If Alice has adequately scoped and executed these compliance activities, she may begin the process to become FedRAMP compliant by hiring an approved third-party auditor. Typically this process takes up to 6 months, after which she will receive an Authority to Operate and can offer OpenStack cloud services to the government.

 Bob's Public Cloud

Bob is tasked with compliance for a new OpenStack public cloud deployment, that is focused on providing cloud services to both small developers and startups, as well as large enterprises. Bob recognizes that individual developers are not necessarily concerned with compliance certifications, but to larger enterprises certifications are critical. Specifically Bob desires to achieve SOC 1, SOC 2 Security, as well as ISO 27001/2 as quickly as possible. Bob references the Cloud Security Alliance Cloud Control Matrix (CCM) to assist in identifying common controls across these three certifications (such as periodic access reviews, auditable logging and monitoring services, risk assessment activities, security reviews, etc). Bob then engages an experienced audit team to conduct a gap analysis on the public cloud deployment, reviews the results and fills any gaps identified. Bob works with other team members to ensure that these security controls and activities are regularly conducted for a typical audit period (~6-12 months).

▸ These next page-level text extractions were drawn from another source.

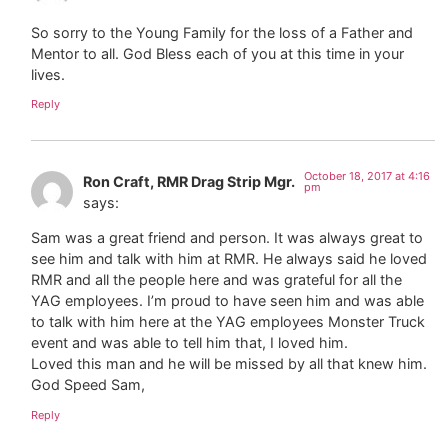
So sorry to the Young Family for the loss of a Father and
Mentor to all. God Bless each of you at this time in your
lives.
Reply
October 18, 2017 at 4:16
Ron Craft, RMR Drag Strip Mgr.
pm
says:
Sam was a great friend and person. It was always great to
see him and talk with him at RMR. He always said he loved
RMR and all the people here and was grateful for all the
YAG employees. I’m proud to have seen him and was able
to talk with him here at the YAG employees Monster Truck
event and was able to tell him that, I loved him.
Loved this man and he will be missed by all that knew him.
God Speed Sam,
Reply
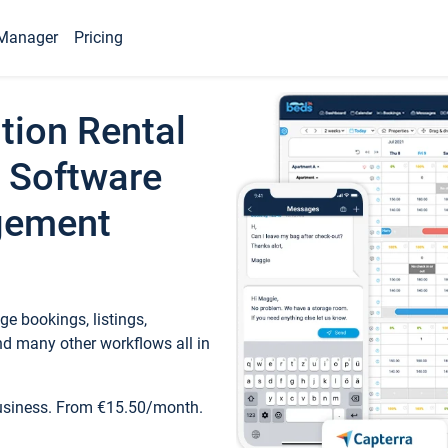
Manager
Pricing
tion Rental
 Software
gement
e bookings, listings,
d many other workflows all in
business. From €15.50/month.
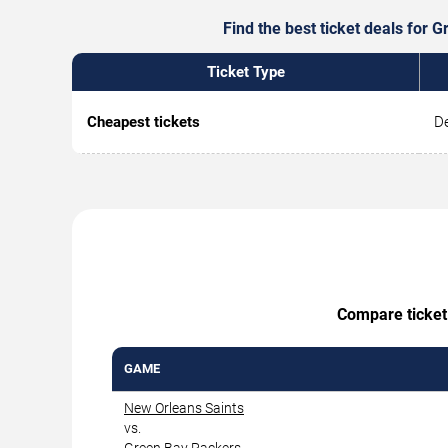
Find the best ticket deals for 
Ticket Type
Cheapest tickets
De
Compare ticket 
GAME
New Orleans Saints
vs.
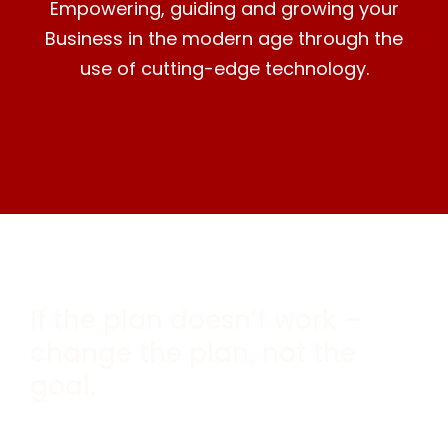
Empowering, guiding and growing your
Business in the modern age through the
use of cutting-edge technology.
If the plan doesn’t work –
change the plan, not the
goal.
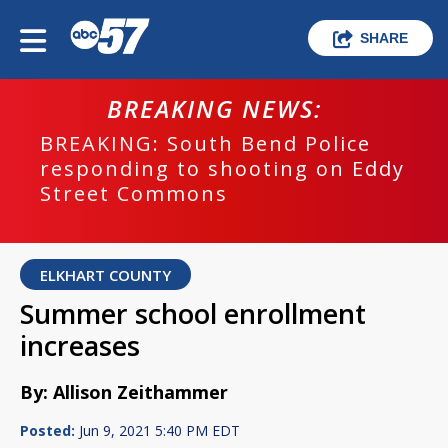
SHARE
BREAKING NEWS:
BREAKING: South Bend Police
responding to shooting on Eddy
Street Commons
ELKHART COUNTY
Summer school enrollment
increases
By: Allison Zeithammer
Posted:
Jun 9, 2021 5:40 PM EDT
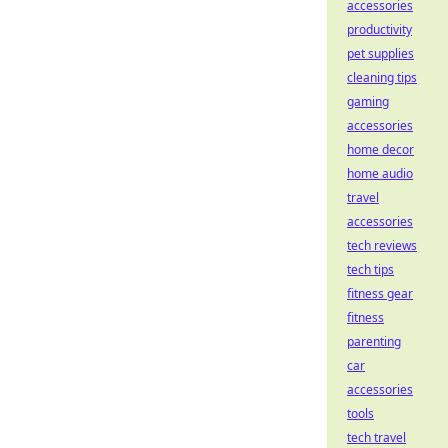
accessories
productivity
pet supplies
cleaning tips
gaming
accessories
home decor
home audio
travel
accessories
tech reviews
tech tips
fitness gear
fitness
parenting
car
accessories
tools
tech travel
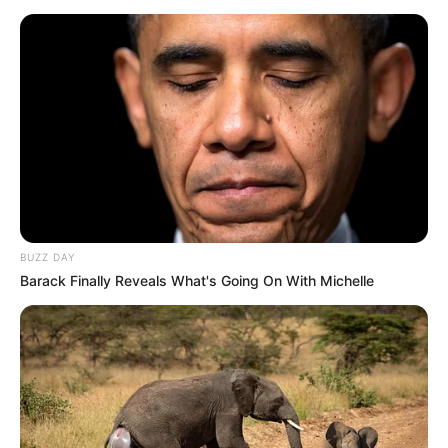
BUZZ DAY
Barack Finally Reveals What's Going On With Michelle
Szintén lemondok a részben állami tulajdonú MBH
Bank Nyrt-ben viselt felügyelőbizottsági
tagságomról. A lemondás mögött nem szakmai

At the end of the audit period Bob has arranged for an external audit team to review in-scope security controls at randomly sampled points of time over a 6 month period. The audit team provides Bob with an official report for SOC 1 and SOC 2, and separately for ISO 27001/2. As Bob has been diligent in ensuring security controls are in place for his OpenStack public cloud, there are no additional gaps exposed on the report. Bob can now provide these official reports to his customers under NDA, and advertise that he is SOC 1, SOC 2 and ISO 27001/2 compliant on his website.